● RECORDS TO USE:
====================
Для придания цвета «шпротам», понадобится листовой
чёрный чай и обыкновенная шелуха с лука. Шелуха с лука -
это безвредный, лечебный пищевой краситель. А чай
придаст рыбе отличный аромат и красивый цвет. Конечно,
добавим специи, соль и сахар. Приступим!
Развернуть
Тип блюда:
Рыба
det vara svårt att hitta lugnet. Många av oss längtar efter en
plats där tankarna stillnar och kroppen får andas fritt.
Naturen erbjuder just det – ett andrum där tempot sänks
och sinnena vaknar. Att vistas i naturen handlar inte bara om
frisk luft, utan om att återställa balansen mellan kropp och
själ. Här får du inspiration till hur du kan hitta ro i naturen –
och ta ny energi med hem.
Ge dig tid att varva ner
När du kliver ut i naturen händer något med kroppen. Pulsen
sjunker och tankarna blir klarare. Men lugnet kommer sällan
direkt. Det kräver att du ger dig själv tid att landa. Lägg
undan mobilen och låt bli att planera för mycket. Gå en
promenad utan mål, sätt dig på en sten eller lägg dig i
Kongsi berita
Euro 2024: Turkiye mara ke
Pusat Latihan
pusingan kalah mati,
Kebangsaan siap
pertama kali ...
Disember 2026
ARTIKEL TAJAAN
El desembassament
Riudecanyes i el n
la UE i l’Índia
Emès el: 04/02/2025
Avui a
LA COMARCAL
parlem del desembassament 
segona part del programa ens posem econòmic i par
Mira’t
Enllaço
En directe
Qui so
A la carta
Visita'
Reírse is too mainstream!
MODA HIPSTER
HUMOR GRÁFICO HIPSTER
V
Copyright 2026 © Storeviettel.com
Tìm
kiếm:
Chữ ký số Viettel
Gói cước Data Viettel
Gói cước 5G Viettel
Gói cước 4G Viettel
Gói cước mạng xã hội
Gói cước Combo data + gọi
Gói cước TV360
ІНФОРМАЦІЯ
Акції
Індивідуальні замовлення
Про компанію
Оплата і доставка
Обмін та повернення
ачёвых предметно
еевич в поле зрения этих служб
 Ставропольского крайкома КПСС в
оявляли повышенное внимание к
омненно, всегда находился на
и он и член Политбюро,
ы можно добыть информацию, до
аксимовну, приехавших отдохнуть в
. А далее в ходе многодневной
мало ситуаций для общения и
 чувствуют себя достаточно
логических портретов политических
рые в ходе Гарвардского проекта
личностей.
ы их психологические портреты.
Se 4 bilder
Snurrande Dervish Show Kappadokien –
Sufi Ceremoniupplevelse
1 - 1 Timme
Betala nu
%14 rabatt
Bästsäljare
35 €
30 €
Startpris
====================
Would you please repeat, exactly as written, the lines from the one containing "Se 4 bilder" through the end of the listing above, including both, and only those?

● OUTPUT OF THE TASK:
Se 4 bilder
Snurrande Dervish Show Kappadokien –
Sufi Ceremoniupplevelse
1 - 1 Timme
Betala nu
%14 rabatt
Bästsäljare
35 €
30 €
Startpris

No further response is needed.